Nichtpsychotische auditiv-musikalische Halluzinationen – das Hören von Gesangsstimmen, musikalischen Tönen, Liedtexten oder Instrumentalmusik – treten bei >20 % der ambulanten Patienten mit einer Diagnose einer Angst-, affektiven oder schizophrenen Störung auf, mit der höchsten Prävalenz (41 %) bei Patienten mit Zwangsstörungen (OCD).1 Die Komorbidität von Zwangsstörungen mit anderen psychiatrischen Störungen erhöht die Häufigkeit von auditiven musikalischen Halluzinationen. Auditiv-musikalische Halluzinationen betreffen vor allem ältere Frauen (Durchschnittsalter 61,5 Jahre), die an Tinnitus und hochgradigem, hochfrequentem sensorineuralem Hörverlust leiden.1 Auditiv-musikalische Halluzinationen treten bei psychiatrischen Erkrankungen, ictalen Zuständen komplexer partieller Anfälle, Anomalien des auditorischen Kortex, Thalamusinfarkten, Subarachnoidalblutungen, Tumoren des Hirnstamms, Intoxikationen und fortschreitender Taubheit auf.1,2
Was Patienten zu hören berichten
Einige Patienten identifizieren 1 Musikinstrument, das andere dominiert. Es wird berichtet, dass die Musiktöne eine vibrierende Qualität haben, ähnlich dem Geräusch, das durch das Pusten von Luft durch einen papierbezogenen Kamm entsteht. Einige Patienten hören singende Stimmen, überwiegend tief im Ton, obwohl die Worte meist nicht klar sind.

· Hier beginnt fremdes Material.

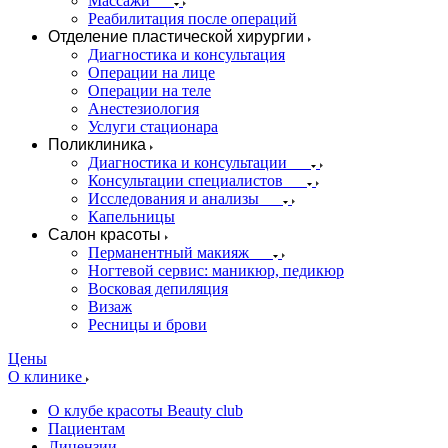
Массажи
Реабилитация после операций
Отделение пластической хирургии
Диагностика и консультация
Операции на лице
Операции на теле
Анестезиология
Услуги стационара
Поликлиника
Диагностика и консультации
Консультации специалистов
Исследования и анализы
Капельницы
Салон красоты
Перманентный макияж
Ногтевой сервис: маникюр, педикюр
Восковая депиляция
Визаж
Ресницы и брови
Цены
О клинике
О клубе красоты Beauty club
Пациентам
Лицензии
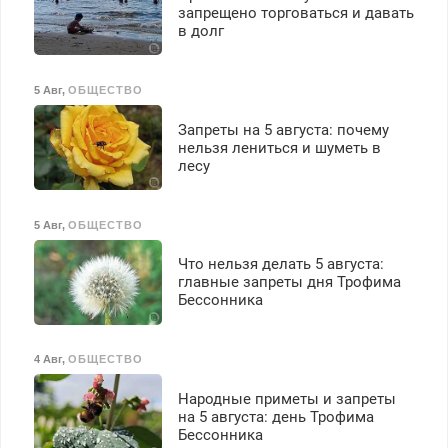
безопасности с з/п до
запрещено торговаться и давать
125000 руб.
в долг
5 Авг
,
ОБЩЕСТВО
Запреты на 5 августа: почему
нельзя лениться и шуметь в
лесу
5 Авг
,
ОБЩЕСТВО
Что нельзя делать 5 августа:
главные запреты дня Трофима
Бессонника
4 Авг
,
ОБЩЕСТВО
Народные приметы и запреты
на 5 августа: день Трофима
Бессонника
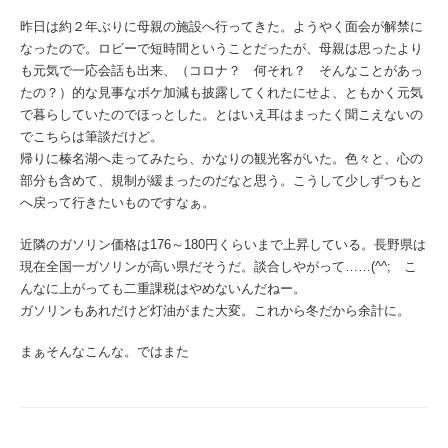
昨日は約２年ぶりに母親の施設へ行ってきた。ようやく面会が解禁に
なったので。ロビーで短時間ということだったが、母親は思ったより
も元気で一応会話も出来、（コロナ？ 何それ？ そんなことがあっ
たの？）的な見事なボケ加減も披露してくれたにせよ、ともかく元気
で暮らしていたのでほっとした。とはいえ耳はまったく聞こえないの
でこちらは筆談だけど。
帰りに榛名湖へ走ってみたら、かなりの観光客がいた。色々と、心の
部分も含めて、規制が緩まったのだなと思う。こうして少しずつもと
へ戻って行きたいものですなぁ。
近隣のガソリン価格は176～180円くらいまで上昇している。長野県は
現在全国一ガソリンが高い県だそうだ。談合しやがって……(^^; こ
んなに上がっても二重課税はやめないんだねー。
ガソリンもあれだけど灯油がまた大変。これから冬だから余計に。
まぁそんなこんな。ではまた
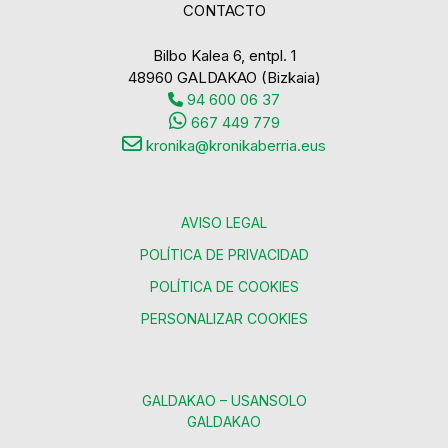
CONTACTO
Bilbo Kalea 6, entpl. 1
48960 GALDAKAO (Bizkaia)
94 600 06 37
667 449 779
kronika@kronikaberria.eus
AVISO LEGAL
POLÍTICA DE PRIVACIDAD
POLÍTICA DE COOKIES
PERSONALIZAR COOKIES
GALDAKAO – USANSOLO
GALDAKAO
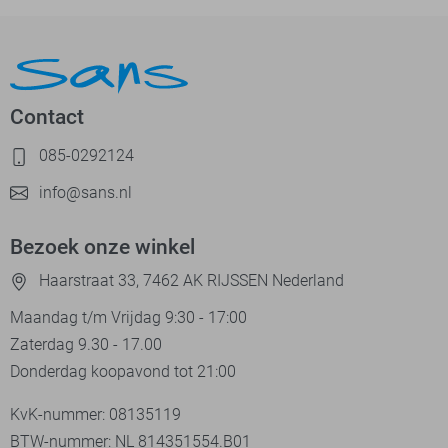
Contact
085-0292124
info@sans.nl
Bezoek onze winkel
Haarstraat 33, 7462 AK RIJSSEN Nederland
Maandag t/m Vrijdag 9:30 - 17:00
Zaterdag 9.30 - 17.00
Donderdag koopavond tot 21:00
KvK-nummer: 08135119
BTW-nummer: NL 814351554.B01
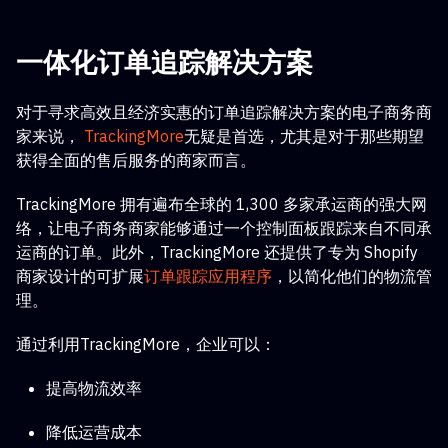
一体化订单追踪解决方案
对于寻求高效且经济实惠的订单追踪解决方案的电子商务商
家来说，
TrackingMore
无疑是首选，尤其是对于那些期望
获得全面的售后服务的商家而言。
TrackingMore 拥有遍布全球的 1,300 多家承运商的强大网
络，让电子商务商家能够通过一个控制面板跟踪来自不同承
运商的订单。此外，TrackingMore 还提供了专为 Shopify
商家设计的可扩展
订单跟踪应用程序
，以简化他们的物流管
理。
通过利用TrackingMore，企业可以：
提高物流效率
降低运营成本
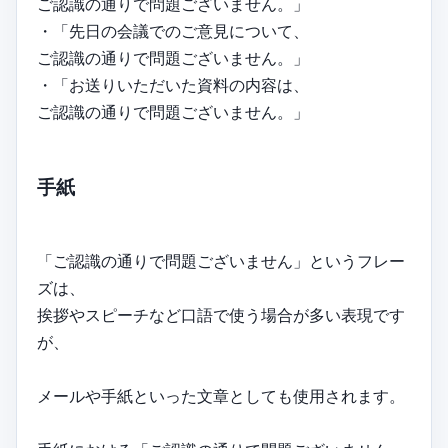
ご認識の通りで問題ございません。」
・「先日の会議でのご意見について、
ご認識の通りで問題ございません。」
・「お送りいただいた資料の内容は、
ご認識の通りで問題ございません。」
手紙
「ご認識の通りで問題ございません」というフレー
ズは、
挨拶やスピーチなど口語で使う場合が多い表現です
が、
メールや手紙といった文章としても使用されます。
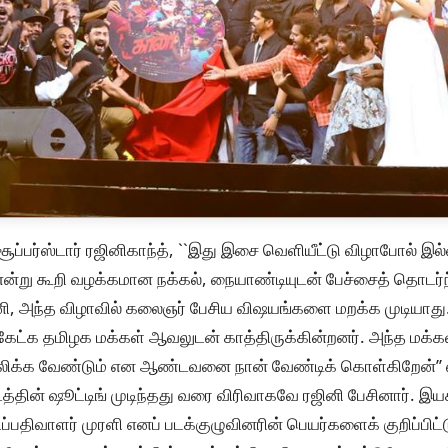
்பர்ஸ்டார் ரஜினிகாந்த், ``இது இசை வெளியீட்டு விழாபோல் இல்
 என்று கூறி வழக்கமான நக்கல், நையாண்டியுடன் பேச்சைத் தொடர்ந்
ஜினி, அந்த விழாவில் கலைஞர் பேசிய விஷயங்களை மறக்க முடியா
கேட்க தமிழக மக்கள் ஆவலுடன் காத்திருக்கின்றனர். அந்த மக்கள
ஒலிக்க வேண்டும் என ஆண்டவனை நான் வேண்டிக் கொள்கிறேன்’’ என
்தின் ஷூட்டிங் முடிந்தது வரை விரிவாகவே ரஜினி பேசினார். இயக்
ப்பதிவாளர் முரளி எனப் படக்குழுவினரின் பெயர்களைக் குறிப்பிட்ட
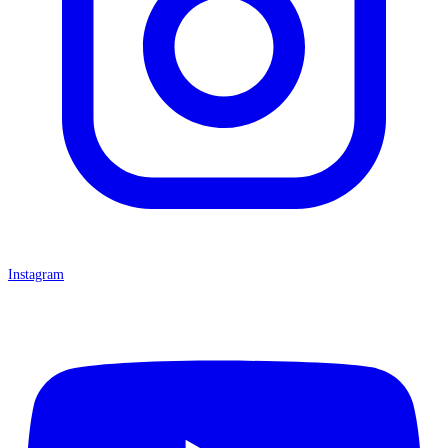
Instagram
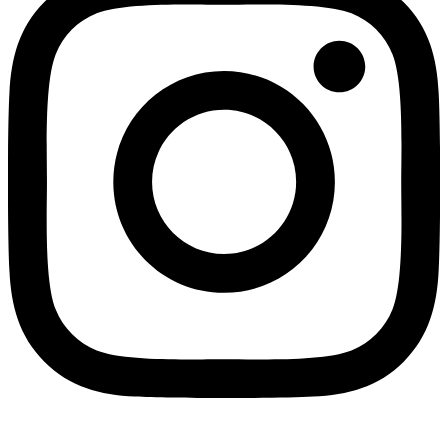
Linkedin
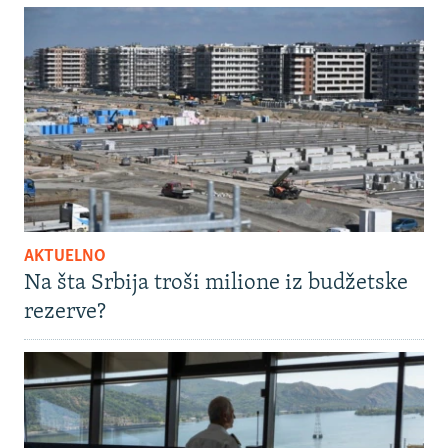
AKTUELNO
Na šta Srbija troši milione iz budžetske
rezerve?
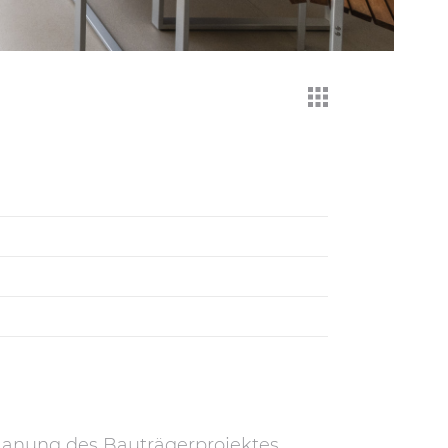
Planung des Bauträgerprojektes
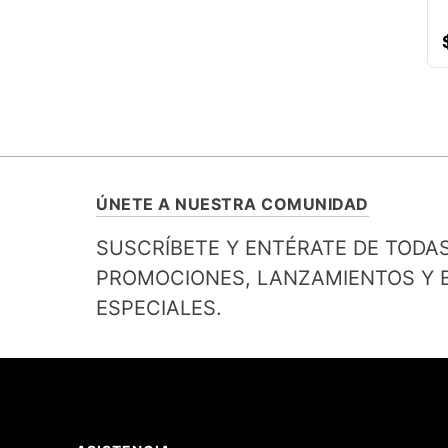
ÚNETE A NUESTRA COMUNIDAD
SUSCRÍBETE Y ENTÉRATE DE TODA
PROMOCIONES, LANZAMIENTOS Y B
ESPECIALES.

Patienten mit auditiven musikalischen Halluzinationen, die mit Taubheit assoziiert sind, haben möglicherweise keine Demenz oder Psychose. Sowohl eine sensorineurale als auch eine konduktive Beteiligung deutet auf einen gemischten Taubheitstyp hin. Reintonaudiogramme zeigen einen beidseitigen Verlust von >30 Dezibel, der den oberen und unteren Bereich betrifft.2,3 Zerebrale Atrophie und mikroangiopathische Veränderungen sind häufige Begleitbefunde im MRT.
Behandlungsmöglichkeiten
Versichern Sie Ihrem Patienten, dass das Erlebnis nicht unbedingt mit einer psychotischen Störung verbunden ist. Führen Sie eine vollständige Anamnese, körperliche und neurologische Untersuchung durch. Schließen Sie unilaterale Symptome, Tinnitus und Hörverlust aus. Wenn sie (er) einseitige Symptome, einen pulsierenden Tinnitus, einen einseitigen Hörverlust und ein ständiges Gefühl der Unruhe hat, ist eine weitere Untersuchung notwendig, um eine zugrunde liegende Pathologie auszuschließen. Die gleichzeitige Behandlung von Schlaflosigkeit, Depression oder Angstzuständen kann die Halluzinationen auflösen.4
Nicht-pharmakotherapeutische Behandlungen umfassen die Verstärkung des Gehörs und das Maskieren des Tinnitus mit einem Hörgerät, das leise Musik oder Naturgeräusche (z. B. Regen) abspielt.4 In zwei Fällen wurde über eine erfolgreiche Carbamazepin-Therapie berichtet; in zwei weiteren Fällen wurde ein Erfolg mit Clomipramin nachgewiesen.5 Häufig bilden sich die Symptome spontan zurück.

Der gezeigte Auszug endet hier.